*** Data listing ***

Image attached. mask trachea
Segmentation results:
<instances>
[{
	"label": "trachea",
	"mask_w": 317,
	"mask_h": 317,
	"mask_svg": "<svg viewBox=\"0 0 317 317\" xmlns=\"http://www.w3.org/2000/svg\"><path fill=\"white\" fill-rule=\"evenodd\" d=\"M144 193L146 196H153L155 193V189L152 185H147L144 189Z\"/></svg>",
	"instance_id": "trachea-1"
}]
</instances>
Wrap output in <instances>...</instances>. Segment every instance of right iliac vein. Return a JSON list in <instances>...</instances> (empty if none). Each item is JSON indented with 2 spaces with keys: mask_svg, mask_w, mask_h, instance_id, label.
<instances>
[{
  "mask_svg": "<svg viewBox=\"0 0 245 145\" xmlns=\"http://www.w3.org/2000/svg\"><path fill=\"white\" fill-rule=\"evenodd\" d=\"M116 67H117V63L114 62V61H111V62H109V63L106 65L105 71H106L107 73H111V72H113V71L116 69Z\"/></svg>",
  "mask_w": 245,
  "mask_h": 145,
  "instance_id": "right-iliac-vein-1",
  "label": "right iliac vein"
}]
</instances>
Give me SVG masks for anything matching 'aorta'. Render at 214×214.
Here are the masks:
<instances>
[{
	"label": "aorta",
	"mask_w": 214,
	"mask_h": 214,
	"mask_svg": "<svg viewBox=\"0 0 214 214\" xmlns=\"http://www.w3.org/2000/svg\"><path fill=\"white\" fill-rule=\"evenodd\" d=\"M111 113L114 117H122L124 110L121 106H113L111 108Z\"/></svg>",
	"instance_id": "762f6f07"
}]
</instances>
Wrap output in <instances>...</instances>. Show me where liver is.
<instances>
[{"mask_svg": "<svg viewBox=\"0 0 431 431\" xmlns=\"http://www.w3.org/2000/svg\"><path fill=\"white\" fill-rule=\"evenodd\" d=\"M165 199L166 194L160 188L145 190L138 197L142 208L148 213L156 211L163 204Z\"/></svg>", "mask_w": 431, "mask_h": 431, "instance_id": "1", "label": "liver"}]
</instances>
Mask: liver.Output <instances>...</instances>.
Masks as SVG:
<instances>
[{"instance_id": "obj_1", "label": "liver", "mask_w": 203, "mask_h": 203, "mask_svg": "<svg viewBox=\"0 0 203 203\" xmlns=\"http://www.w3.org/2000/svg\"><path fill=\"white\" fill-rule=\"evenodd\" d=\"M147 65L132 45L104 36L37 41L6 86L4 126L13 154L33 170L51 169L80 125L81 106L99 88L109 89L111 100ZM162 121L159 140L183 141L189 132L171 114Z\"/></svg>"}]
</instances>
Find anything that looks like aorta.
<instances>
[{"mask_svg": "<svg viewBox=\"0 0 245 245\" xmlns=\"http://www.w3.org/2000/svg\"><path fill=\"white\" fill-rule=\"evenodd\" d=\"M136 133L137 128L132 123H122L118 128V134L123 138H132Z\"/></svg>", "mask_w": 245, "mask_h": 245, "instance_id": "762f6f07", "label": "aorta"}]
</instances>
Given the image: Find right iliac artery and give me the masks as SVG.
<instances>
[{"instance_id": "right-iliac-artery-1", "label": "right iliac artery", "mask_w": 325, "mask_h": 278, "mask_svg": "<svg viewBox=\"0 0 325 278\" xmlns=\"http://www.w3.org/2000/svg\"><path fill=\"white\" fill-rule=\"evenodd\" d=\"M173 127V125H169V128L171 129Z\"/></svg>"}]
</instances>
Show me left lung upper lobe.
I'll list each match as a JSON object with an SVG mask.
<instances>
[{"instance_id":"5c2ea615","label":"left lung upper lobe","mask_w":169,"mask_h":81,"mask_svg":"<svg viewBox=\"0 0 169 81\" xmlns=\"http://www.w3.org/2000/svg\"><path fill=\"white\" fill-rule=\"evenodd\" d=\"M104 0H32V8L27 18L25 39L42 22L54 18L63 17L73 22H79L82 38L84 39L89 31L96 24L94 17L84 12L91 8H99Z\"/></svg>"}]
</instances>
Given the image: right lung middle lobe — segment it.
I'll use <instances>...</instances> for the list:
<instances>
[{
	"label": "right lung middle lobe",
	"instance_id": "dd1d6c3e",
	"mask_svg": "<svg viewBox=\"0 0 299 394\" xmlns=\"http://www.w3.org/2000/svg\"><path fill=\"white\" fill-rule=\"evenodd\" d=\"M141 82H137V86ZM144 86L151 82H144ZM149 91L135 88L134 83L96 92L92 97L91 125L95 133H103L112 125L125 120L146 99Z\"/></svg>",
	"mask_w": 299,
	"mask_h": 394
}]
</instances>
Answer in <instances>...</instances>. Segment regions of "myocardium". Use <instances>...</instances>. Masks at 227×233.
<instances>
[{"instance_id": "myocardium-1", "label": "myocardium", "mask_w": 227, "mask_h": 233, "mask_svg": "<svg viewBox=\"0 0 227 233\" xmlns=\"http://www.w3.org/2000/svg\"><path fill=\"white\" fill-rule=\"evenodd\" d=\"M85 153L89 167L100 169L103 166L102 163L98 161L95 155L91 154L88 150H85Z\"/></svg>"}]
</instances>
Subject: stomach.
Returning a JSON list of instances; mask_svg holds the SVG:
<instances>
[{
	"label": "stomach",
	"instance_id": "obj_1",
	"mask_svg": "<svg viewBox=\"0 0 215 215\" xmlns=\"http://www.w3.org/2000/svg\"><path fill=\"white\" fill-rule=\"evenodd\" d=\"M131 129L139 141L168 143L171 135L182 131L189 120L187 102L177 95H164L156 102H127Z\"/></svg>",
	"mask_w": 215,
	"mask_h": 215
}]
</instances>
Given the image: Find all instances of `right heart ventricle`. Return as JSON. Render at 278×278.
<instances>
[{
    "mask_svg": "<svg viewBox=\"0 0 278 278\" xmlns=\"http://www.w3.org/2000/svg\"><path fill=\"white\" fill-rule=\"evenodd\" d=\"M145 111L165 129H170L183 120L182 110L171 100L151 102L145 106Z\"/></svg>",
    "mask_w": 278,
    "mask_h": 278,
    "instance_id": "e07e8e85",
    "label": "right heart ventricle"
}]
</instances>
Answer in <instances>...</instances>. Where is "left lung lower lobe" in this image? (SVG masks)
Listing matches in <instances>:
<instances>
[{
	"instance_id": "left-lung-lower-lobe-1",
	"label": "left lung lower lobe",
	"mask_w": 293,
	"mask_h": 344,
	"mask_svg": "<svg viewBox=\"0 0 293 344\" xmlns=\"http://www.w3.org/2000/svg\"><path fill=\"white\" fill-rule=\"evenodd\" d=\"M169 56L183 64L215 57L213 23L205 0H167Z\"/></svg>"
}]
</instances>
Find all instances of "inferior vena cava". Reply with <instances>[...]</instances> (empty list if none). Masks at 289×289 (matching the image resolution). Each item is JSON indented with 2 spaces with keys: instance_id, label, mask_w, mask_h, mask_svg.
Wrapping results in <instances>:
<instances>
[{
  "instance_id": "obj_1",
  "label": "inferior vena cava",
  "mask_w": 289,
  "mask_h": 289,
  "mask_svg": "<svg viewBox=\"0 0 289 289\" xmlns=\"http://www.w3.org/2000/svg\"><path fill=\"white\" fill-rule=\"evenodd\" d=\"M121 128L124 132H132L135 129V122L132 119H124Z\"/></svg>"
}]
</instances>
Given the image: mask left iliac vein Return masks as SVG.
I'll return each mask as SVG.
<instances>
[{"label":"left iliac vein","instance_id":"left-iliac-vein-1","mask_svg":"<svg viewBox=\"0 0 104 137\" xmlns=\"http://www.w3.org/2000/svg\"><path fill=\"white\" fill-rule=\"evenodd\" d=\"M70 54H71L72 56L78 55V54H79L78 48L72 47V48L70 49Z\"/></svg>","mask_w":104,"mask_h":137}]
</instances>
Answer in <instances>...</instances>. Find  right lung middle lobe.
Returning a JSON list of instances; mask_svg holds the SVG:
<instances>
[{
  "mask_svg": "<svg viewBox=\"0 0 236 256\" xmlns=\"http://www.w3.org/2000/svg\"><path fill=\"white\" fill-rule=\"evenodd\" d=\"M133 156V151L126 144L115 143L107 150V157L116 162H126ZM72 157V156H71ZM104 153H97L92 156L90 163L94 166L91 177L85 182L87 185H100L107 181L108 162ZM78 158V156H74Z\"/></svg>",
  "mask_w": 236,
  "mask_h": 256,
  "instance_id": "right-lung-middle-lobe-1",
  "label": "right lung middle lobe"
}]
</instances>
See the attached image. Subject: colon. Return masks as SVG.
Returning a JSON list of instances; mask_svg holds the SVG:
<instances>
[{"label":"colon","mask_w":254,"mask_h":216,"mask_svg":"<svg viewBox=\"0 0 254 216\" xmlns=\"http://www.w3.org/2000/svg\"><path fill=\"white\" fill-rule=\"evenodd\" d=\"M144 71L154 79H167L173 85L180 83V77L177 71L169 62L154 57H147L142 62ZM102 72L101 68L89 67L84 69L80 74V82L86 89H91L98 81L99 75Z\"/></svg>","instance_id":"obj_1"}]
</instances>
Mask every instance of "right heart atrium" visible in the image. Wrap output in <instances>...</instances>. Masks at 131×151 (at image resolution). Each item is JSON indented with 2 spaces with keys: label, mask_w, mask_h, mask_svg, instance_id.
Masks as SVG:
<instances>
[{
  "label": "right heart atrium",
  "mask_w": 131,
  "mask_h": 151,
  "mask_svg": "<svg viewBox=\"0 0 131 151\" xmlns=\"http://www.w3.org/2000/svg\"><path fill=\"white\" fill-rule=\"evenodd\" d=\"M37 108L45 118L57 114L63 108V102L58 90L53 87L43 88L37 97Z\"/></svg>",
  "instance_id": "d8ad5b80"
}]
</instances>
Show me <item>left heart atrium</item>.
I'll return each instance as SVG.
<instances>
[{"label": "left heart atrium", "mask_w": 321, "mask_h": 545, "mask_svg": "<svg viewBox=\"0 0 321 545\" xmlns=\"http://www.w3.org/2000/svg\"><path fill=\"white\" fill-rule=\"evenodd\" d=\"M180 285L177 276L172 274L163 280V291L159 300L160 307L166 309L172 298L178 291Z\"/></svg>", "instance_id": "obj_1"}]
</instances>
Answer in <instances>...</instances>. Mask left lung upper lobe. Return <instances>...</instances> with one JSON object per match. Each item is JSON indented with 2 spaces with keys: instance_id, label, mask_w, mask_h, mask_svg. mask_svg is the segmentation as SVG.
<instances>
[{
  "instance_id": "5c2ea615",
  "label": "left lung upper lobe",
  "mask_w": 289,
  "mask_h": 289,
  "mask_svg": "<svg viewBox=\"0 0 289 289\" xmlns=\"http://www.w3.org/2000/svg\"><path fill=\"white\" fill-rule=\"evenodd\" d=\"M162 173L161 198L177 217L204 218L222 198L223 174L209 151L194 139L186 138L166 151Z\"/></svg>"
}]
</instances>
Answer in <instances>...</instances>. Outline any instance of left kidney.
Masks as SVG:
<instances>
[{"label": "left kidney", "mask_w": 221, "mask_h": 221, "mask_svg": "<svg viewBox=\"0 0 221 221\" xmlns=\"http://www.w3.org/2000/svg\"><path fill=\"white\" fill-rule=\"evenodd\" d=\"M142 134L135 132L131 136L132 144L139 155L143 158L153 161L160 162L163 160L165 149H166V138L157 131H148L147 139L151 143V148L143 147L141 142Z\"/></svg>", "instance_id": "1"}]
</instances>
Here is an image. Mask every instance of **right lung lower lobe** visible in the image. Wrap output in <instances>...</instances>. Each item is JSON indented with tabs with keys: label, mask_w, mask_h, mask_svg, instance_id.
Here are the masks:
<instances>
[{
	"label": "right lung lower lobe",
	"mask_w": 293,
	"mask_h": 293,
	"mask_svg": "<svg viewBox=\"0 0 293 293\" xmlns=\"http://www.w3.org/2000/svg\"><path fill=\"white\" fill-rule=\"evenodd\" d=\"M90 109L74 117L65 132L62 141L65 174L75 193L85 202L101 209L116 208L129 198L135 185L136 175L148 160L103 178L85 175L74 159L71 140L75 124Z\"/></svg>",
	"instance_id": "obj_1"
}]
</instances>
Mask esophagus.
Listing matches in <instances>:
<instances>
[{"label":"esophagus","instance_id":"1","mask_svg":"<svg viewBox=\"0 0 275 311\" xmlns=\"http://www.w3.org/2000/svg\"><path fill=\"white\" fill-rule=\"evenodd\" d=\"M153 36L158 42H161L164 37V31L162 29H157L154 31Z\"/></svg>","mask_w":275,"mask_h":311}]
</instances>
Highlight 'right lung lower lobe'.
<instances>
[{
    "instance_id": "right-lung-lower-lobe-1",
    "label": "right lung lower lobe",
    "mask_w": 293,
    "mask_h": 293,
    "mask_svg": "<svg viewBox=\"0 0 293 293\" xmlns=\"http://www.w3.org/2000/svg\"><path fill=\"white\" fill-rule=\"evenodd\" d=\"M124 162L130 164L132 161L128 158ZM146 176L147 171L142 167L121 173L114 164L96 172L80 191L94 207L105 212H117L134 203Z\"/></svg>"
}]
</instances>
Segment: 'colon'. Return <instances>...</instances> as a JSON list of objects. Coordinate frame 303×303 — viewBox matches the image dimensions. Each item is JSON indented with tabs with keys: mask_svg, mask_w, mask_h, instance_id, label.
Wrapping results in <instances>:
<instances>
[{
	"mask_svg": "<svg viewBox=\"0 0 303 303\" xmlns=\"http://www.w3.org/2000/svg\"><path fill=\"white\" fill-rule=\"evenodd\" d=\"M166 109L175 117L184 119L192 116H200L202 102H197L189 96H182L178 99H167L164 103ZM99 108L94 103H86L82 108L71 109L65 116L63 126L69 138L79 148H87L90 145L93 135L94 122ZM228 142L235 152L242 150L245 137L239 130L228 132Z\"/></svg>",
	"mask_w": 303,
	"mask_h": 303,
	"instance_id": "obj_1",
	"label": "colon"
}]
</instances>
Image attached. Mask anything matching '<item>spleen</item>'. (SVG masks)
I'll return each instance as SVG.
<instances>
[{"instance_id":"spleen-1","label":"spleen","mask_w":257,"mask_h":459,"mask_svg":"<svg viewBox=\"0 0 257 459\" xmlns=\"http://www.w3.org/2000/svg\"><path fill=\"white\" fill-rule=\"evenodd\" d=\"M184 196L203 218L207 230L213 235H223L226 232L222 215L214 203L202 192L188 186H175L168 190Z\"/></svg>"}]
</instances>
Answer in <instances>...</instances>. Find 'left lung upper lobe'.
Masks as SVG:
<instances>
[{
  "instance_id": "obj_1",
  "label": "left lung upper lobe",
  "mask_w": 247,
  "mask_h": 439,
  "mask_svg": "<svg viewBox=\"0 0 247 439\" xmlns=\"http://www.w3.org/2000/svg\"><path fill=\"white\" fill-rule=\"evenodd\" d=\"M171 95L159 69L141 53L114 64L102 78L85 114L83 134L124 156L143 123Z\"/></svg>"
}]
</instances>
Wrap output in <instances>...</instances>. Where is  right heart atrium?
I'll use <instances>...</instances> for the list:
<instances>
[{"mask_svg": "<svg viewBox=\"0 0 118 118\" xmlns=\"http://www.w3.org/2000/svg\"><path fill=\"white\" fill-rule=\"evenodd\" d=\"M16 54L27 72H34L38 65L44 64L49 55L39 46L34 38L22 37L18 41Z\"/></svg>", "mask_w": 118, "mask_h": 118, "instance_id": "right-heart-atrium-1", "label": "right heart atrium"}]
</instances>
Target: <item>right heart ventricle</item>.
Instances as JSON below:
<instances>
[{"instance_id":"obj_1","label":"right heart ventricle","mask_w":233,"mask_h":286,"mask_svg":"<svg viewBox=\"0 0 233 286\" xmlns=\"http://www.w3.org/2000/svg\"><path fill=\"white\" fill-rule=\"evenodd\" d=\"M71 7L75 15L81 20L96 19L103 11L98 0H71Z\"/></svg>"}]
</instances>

*** End of Data listing ***

Work task – Starting at the line that contains "Answer in <instances>...</instances>. Find 'left", transcribe every line through the last line of the entries above, exactly, and nothing else.

Finished exercise –
Answer in <instances>...</instances>. Find 'left lung upper lobe'.
Masks as SVG:
<instances>
[{
  "instance_id": "obj_1",
  "label": "left lung upper lobe",
  "mask_w": 247,
  "mask_h": 439,
  "mask_svg": "<svg viewBox=\"0 0 247 439\" xmlns=\"http://www.w3.org/2000/svg\"><path fill=\"white\" fill-rule=\"evenodd\" d=\"M171 95L159 69L141 53L114 64L102 78L85 114L83 134L124 156L143 123Z\"/></svg>"
}]
</instances>
Wrap output in <instances>...</instances>. Where is  right heart atrium?
I'll use <instances>...</instances> for the list:
<instances>
[{"mask_svg": "<svg viewBox=\"0 0 118 118\" xmlns=\"http://www.w3.org/2000/svg\"><path fill=\"white\" fill-rule=\"evenodd\" d=\"M16 54L27 72H34L38 65L44 64L49 55L39 46L34 38L22 37L18 41Z\"/></svg>", "mask_w": 118, "mask_h": 118, "instance_id": "right-heart-atrium-1", "label": "right heart atrium"}]
</instances>
Target: <item>right heart ventricle</item>.
Instances as JSON below:
<instances>
[{"instance_id":"obj_1","label":"right heart ventricle","mask_w":233,"mask_h":286,"mask_svg":"<svg viewBox=\"0 0 233 286\" xmlns=\"http://www.w3.org/2000/svg\"><path fill=\"white\" fill-rule=\"evenodd\" d=\"M71 7L75 15L81 20L96 19L103 11L98 0H71Z\"/></svg>"}]
</instances>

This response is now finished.